Profundización y ampliación

Los campos están bien definidos. Los federalistas y los liberales ya han inscrito en sus respectivos pabellones sus divisas: “profundización” y “ampliación”. ¿Pero acaso se puede hacer política y construir mercado a partir de dos enemigos irreconciliables? Hay elementos que demuestran que no.

En contra de lo que cree Dahrendorf, todo liberal debería aspirar a un sistema de toma de decisiones más ágil, es decir, a una profundización europea. Si la UE se estanca económicamente es porque cada Estado antepone sus intereses con su derecho de veto. Francia y Alemania protegen así su mercado laboral y los británicos se obstinan en defender su famoso “cheque”. Reducir la influencia de los Estados podría permitir una mejor organización del mercado común. La ampliación no puede funcionar si no se acompaña de una profundización.
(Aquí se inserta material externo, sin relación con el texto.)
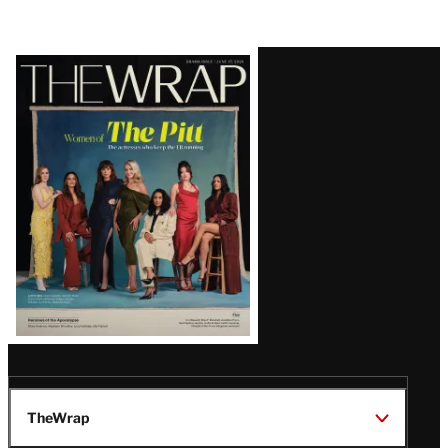
Latest
Magazine
Issue
TheWrap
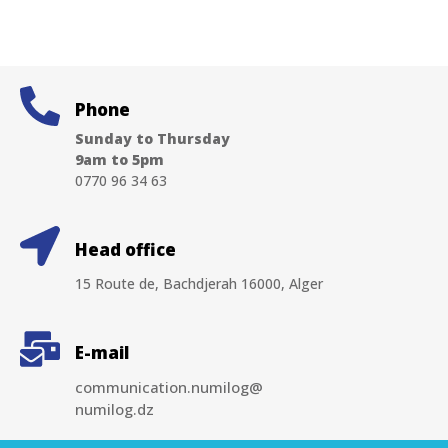
Phone
Sunday to Thursday
9am to 5pm
0770 96 34 63
Head office
15 Route de, Bachdjerah 16000, Alger
E-mail
communication.numilog@
numilog.dz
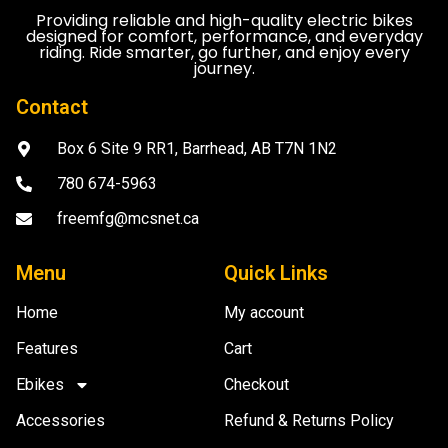
Providing reliable and high-quality electric bikes
designed for comfort, performance, and everyday
riding. Ride smarter, go further, and enjoy every
journey.
Contact
Box 6 Site 9 RR1, Barrhead, AB T7N 1N2
780 674-5963
freemfg@mcsnet.ca
Menu
Quick Links
Home
My account
Features
Cart
Ebikes
Checkout
Accessories
Refund & Returns Policy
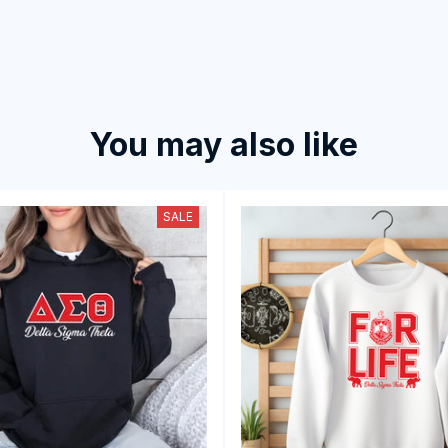
You may also like
SALE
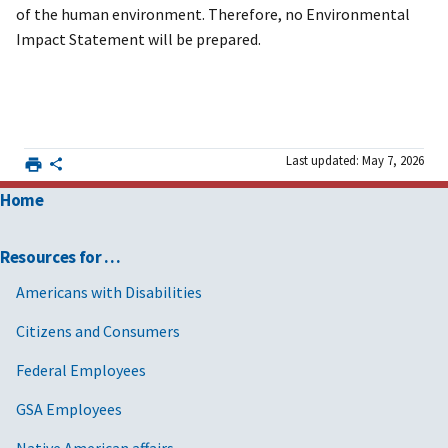
of the human environment. Therefore, no Environmental
Impact Statement will be prepared.
Last updated: May 7, 2026
Home
Resources for …
Americans with Disabilities
Citizens and Consumers
Federal Employees
GSA Employees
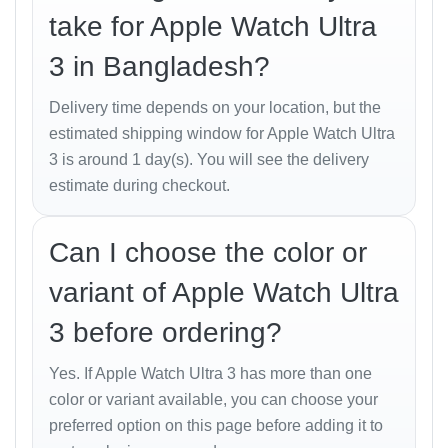
Advanced Heart Rate Monitoring
with ECG
take for Apple Watch Ultra
capability.
3 in Bangladesh?
Blood Oxygen Tracking
for altitude and
respiratory health.
Delivery time depends on your location, but the
estimated shipping window for Apple Watch Ultra
Body Temperature Sensor
for wellness
3 is around 1 day(s). You will see the delivery
insights.
estimate during checkout.
Crash Detection
and
Fall Detection
for
emergency safety.
Can I choose the color or
Sleep Tracking
with REM, Core, and Deep
variant of Apple Watch Ultra
sleep stages.
3 before ordering?
Training Metrics
including power zones, VO₂
Max, stride length, and recovery time.
Yes. If Apple Watch Ultra 3 has more than one
With these tools, Bangladeshi athletes and health-
color or variant available, you can choose your
conscious users can gain deep insight into
preferred option on this page before adding it to
performance, recovery, and daily activity.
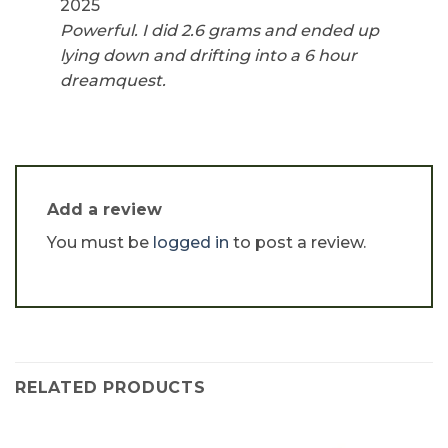
2025
Powerful. I did 2.6 grams and ended up
lying down and drifting into a 6 hour
dreamquest.
Add a review
You must be
logged in
to post a review.
RELATED PRODUCTS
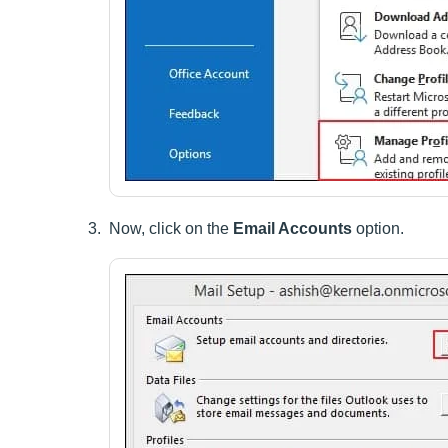
Now, click on the
Email Accounts
option.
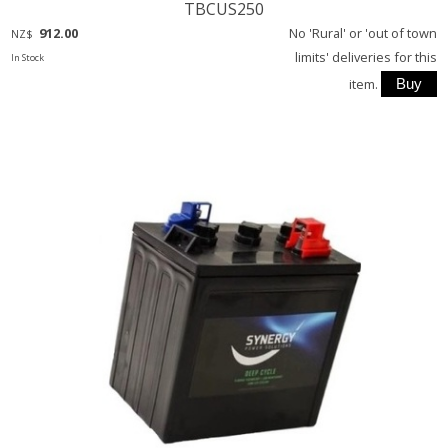
TBCUS250
912.00
No 'Rural' or 'out of town
NZ$
limits' deliveries for this
In Stock
item.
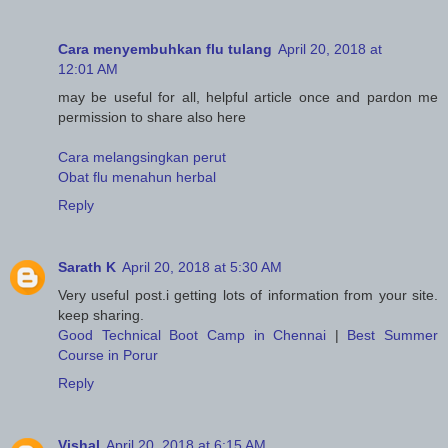
Cara menyembuhkan flu tulang
April 20, 2018 at
12:01 AM
may be useful for all, helpful article once and pardon me
permission to share also here
Cara melangsingkan perut
Obat flu menahun herbal
Reply
Sarath K
April 20, 2018 at 5:30 AM
Very useful post.i getting lots of information from your site.
keep sharing.
Good Technical Boot Camp in Chennai
|
Best Summer
Course in Porur
Reply
Vishal
April 20, 2018 at 6:15 AM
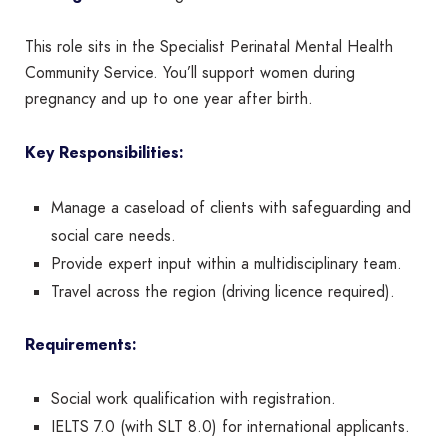
This role sits in the Specialist Perinatal Mental Health
Community Service. You’ll support women during
pregnancy and up to one year after birth.
Key Responsibilities:
Manage a caseload of clients with safeguarding and
social care needs.
Provide expert input within a multidisciplinary team.
Travel across the region (driving licence required).
Requirements:
Social work qualification with registration.
IELTS 7.0 (with SLT 8.0) for international applicants.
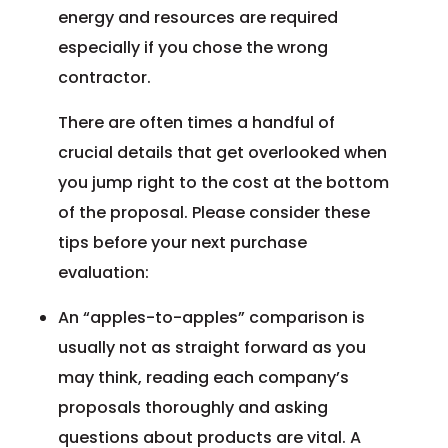
energy and resources are required
especially if you chose the wrong
contractor.
There are often times a handful of
crucial details that get overlooked when
you jump right to the cost at the bottom
of the proposal. Please consider these
tips before your next purchase
evaluation:
An “apples-to-apples” comparison is
usually not as straight forward as you
may think, reading each company’s
proposals thoroughly and asking
questions about products are vital. A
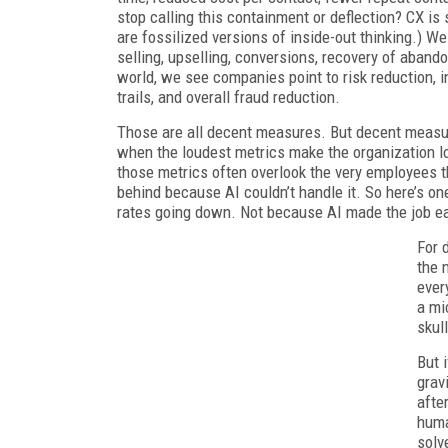
stop calling this containment or deflection? CX i
are fossilized versions of inside-out thinking.) 
selling, upselling, conversions, recovery of aband
world, we see companies point to risk reduction, i
trails, and overall fraud reduction.
Those are all decent measures. But decent measure
when the loudest metrics make the organization lo
those metrics often overlook the very employees t
behind because AI couldn’t handle it. So here’s one
rates going down. Not because AI made the job eas
For 
the 
ever
a mi
skul
But 
grav
afte
huma
solv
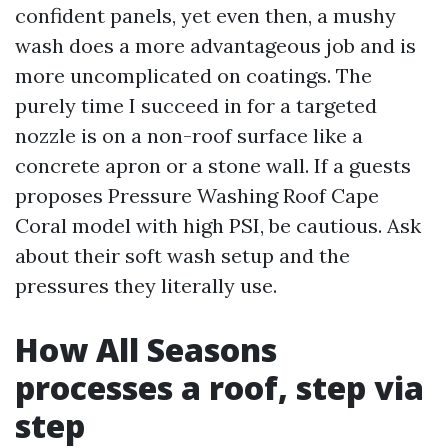
confident panels, yet even then, a mushy
wash does a more advantageous job and is
more uncomplicated on coatings. The
purely time I succeed in for a targeted
nozzle is on a non-roof surface like a
concrete apron or a stone wall. If a guests
proposes Pressure Washing Roof Cape
Coral model with high PSI, be cautious. Ask
about their soft wash setup and the
pressures they literally use.
How All Seasons
processes a roof, step via
step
Terminar con las barreras aduaneras –típica iniciativa nacional- ya no basta. La creación de una divisa única convierte a las demás en superfluas. Las empresas tienen cada vez más movilidad. Cuando encuentran mejores condiciones en otros países europeos, se exilian sin preocupaciones. Los sistemas impositivos están cada vez más sometidos a la presión de la competencia. Muchos ciudadanos se sienten amenazados por este proceso porque ven perder capacidad de influir en los cambios. Y es que, sin su consentimiento, un mercado europeo amplio nunca podrá funcionar. La ampliación del mercado debe acompañarse de un fortalecimiento de las instituciones democráticas y políticas.

Luchas ficticias

Perseguir la ampliación y la profundización, abrir los mercados y fortalecer la participación de los ciudadanos ¿acaso no equivaldría a la creación de un “Super-Estado”? Federalistas como Jacques Chirac o el filósofo alemán Jürgen Habermas sólo hablan de unión política fuerte cuando se trata de oponerse a los EE UU en la carrera por la supremacía en la escena internacional. Para los liberales, esta concepción de la UE les causa horror, y por ello se empeñan en evitar mayores profundizaciones de la integración.

La oposición entre profundización e integración sólo es aparente, ya que las democracias, a diferencia de las dictaduras, pueden cambiar el curso de sus políticas. La España de Aznar envió los soldados a Irak y la de Rodríguez Zapatero los ha devuelto a casa. Aznar quería reforzar el papel de la Iglesia católica, mientras Rodríguez Zapatero impulsa el matrimonio homosexual. ¿España es pro o antiamericana? ¿Católica o anticlerical? España es una democracia y como en cada democracia, distintas corrientes sociales compiten por el poder. Uno de los motivos por los que la UE en tanto federación democrática de Estados soberanos no se enfrenta sistemáticamente con los EE UU.

El equipaje del “Europa” debe dejarse de peleas sin fundamento. Los 25 capitanes deben a partir de ahora reflexionar en el modo en el que van a remozar todo el barco. Si fracasan, su barco seguirá condenado a quedarse al pairo en la alta mar de la política internacional, sin timón ni motor.